Always wear clear, clean, unscratched eye protection at night, and understand that even with up-rated headlights, details of the road’s surface may escape you. Carrying a small non-abrasive microfiber cloth and water or safe solvent to clean your face shield is advisable. And bringing an extra layer or other suitable clothing for nippy evening temperatures is likewise recommended.
Odds are that you are sharing the roads not just with nocturnal creatures, but one of the most dangerous animals there is: the inattentive driver. As bad as some are in the daytime, at night they are statistically more likely to make mistakes, so do not let them tailgate you. Give yourself plenty of space too.

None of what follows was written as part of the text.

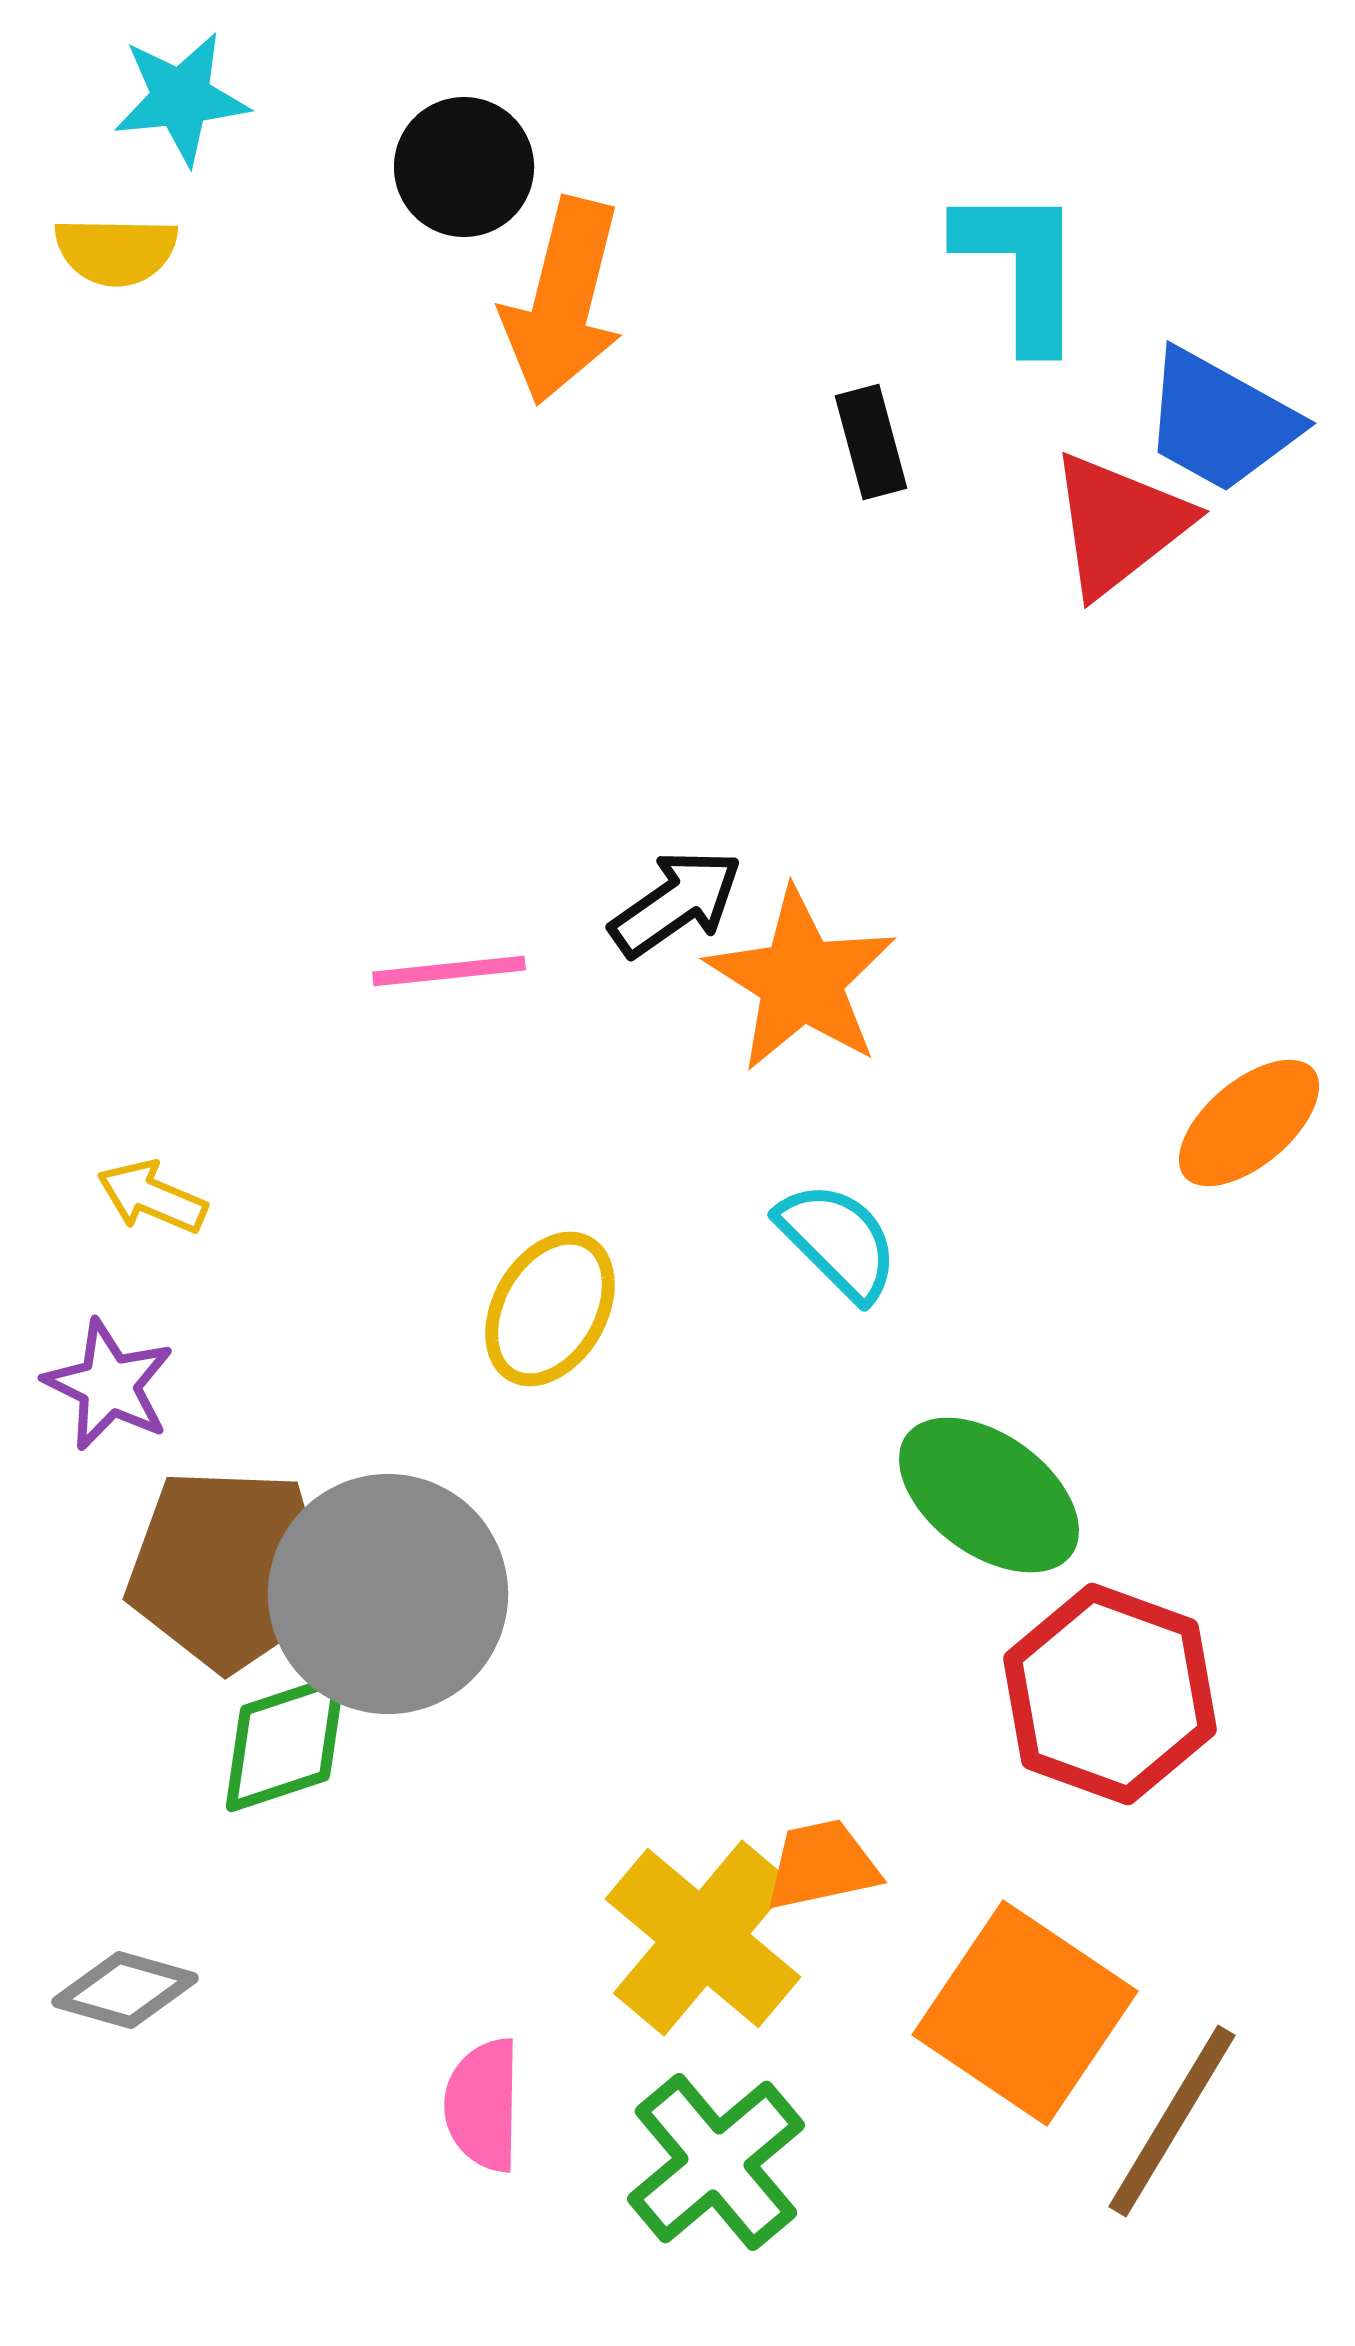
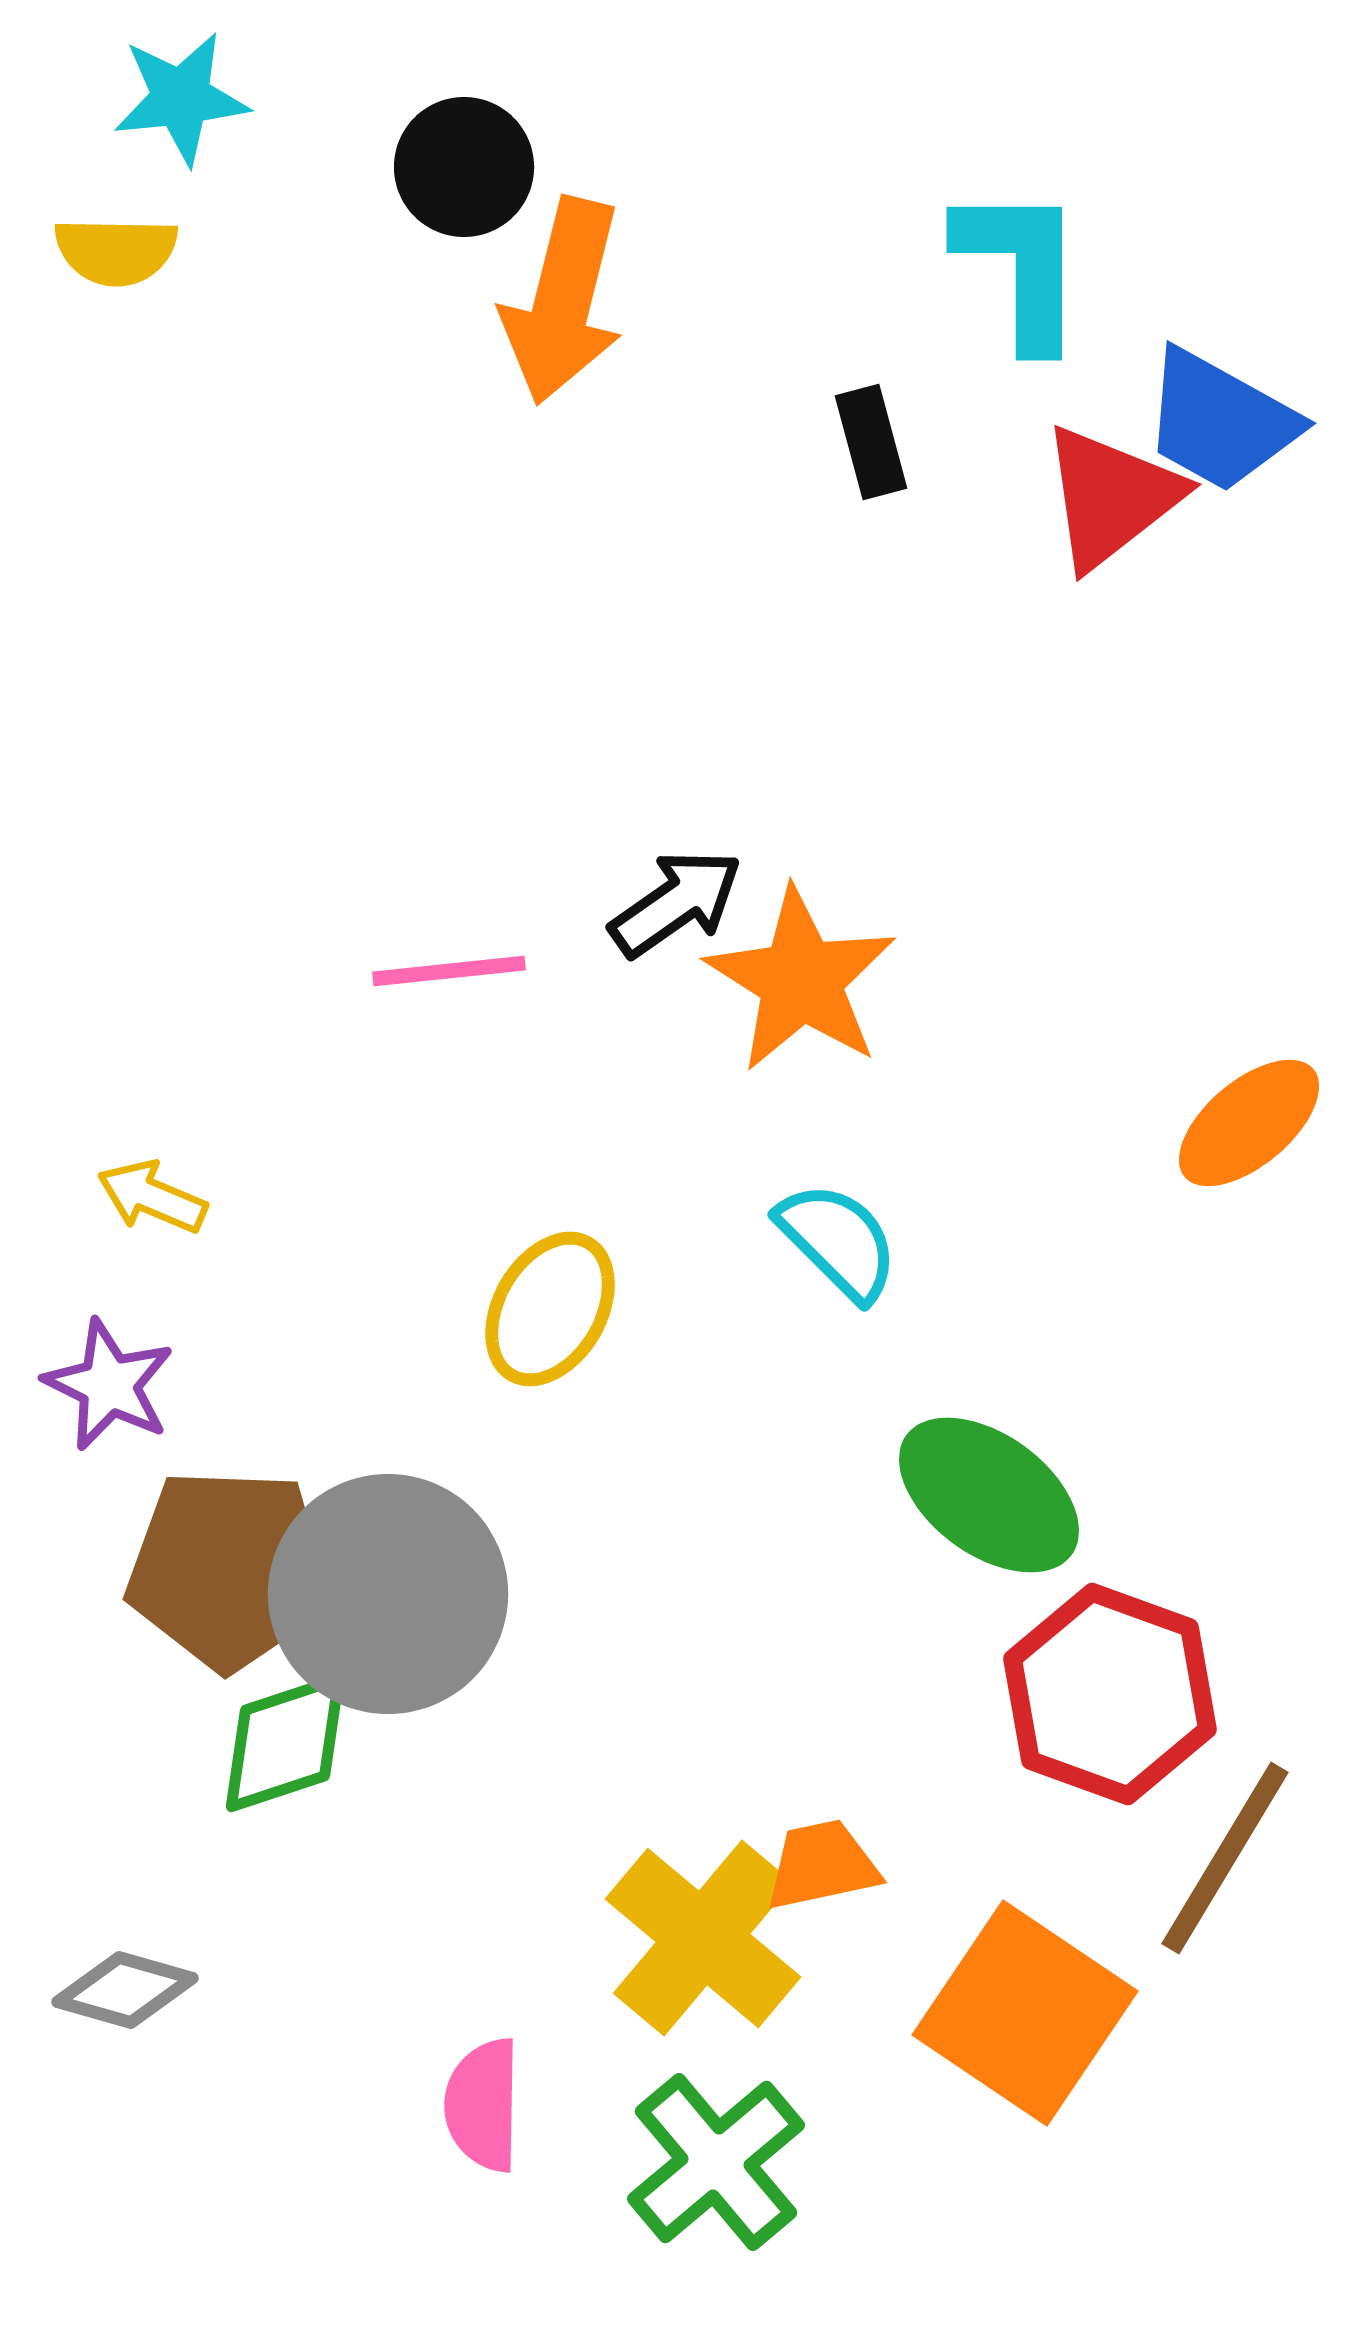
red triangle: moved 8 px left, 27 px up
brown line: moved 53 px right, 263 px up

And if you are tired as well, don’t underestimate it. Being fatigued or stressed can make you as disadvantaged as someone with alcohol in his system.
But aside from being aware of possible pitfalls, with enough rest and preparation, riding at night can be a great contrast to daytime riding. In the summer it can be comfortably cooler and possibly less crowded. Everything looks different and you may see sights you’ll never see in the daylight.
Whatever you do, don’t just leave it all up to your luck. If you realistically anticipate conditions, you will have a better, safer ride.